▸ WORK REQUIRED
Would you output the entries below only from the line containing "past the end" through the line containing "happens over Obamacare", exactly as they stand and with both ends included?

▸ GIVEN INFORMATION
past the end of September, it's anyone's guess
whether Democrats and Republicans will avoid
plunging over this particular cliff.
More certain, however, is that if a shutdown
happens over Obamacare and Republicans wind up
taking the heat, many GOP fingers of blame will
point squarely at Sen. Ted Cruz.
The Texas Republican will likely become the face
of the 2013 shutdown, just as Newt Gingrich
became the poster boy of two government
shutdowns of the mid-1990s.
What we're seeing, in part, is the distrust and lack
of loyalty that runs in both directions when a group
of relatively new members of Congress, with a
---
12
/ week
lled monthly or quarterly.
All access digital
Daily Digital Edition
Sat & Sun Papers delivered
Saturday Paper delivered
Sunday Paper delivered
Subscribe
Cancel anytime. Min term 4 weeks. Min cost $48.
--
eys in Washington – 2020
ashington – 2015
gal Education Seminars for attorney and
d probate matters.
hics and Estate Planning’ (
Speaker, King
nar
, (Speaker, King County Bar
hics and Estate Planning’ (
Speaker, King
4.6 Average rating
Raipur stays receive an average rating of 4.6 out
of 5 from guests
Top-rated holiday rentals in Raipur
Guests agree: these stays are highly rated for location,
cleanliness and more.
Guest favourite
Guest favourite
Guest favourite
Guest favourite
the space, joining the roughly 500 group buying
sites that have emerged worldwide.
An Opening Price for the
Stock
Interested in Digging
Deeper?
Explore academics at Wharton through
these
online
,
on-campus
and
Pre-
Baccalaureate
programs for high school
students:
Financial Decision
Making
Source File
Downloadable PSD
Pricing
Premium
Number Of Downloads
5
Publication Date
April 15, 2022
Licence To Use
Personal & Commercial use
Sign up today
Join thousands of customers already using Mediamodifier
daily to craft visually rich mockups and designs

▸ WRITTEN ANSWER
past the end of September, it's anyone's guess
whether Democrats and Republicans will avoid
plunging over this particular cliff.
More certain, however, is that if a shutdown
happens over Obamacare and Republicans wind up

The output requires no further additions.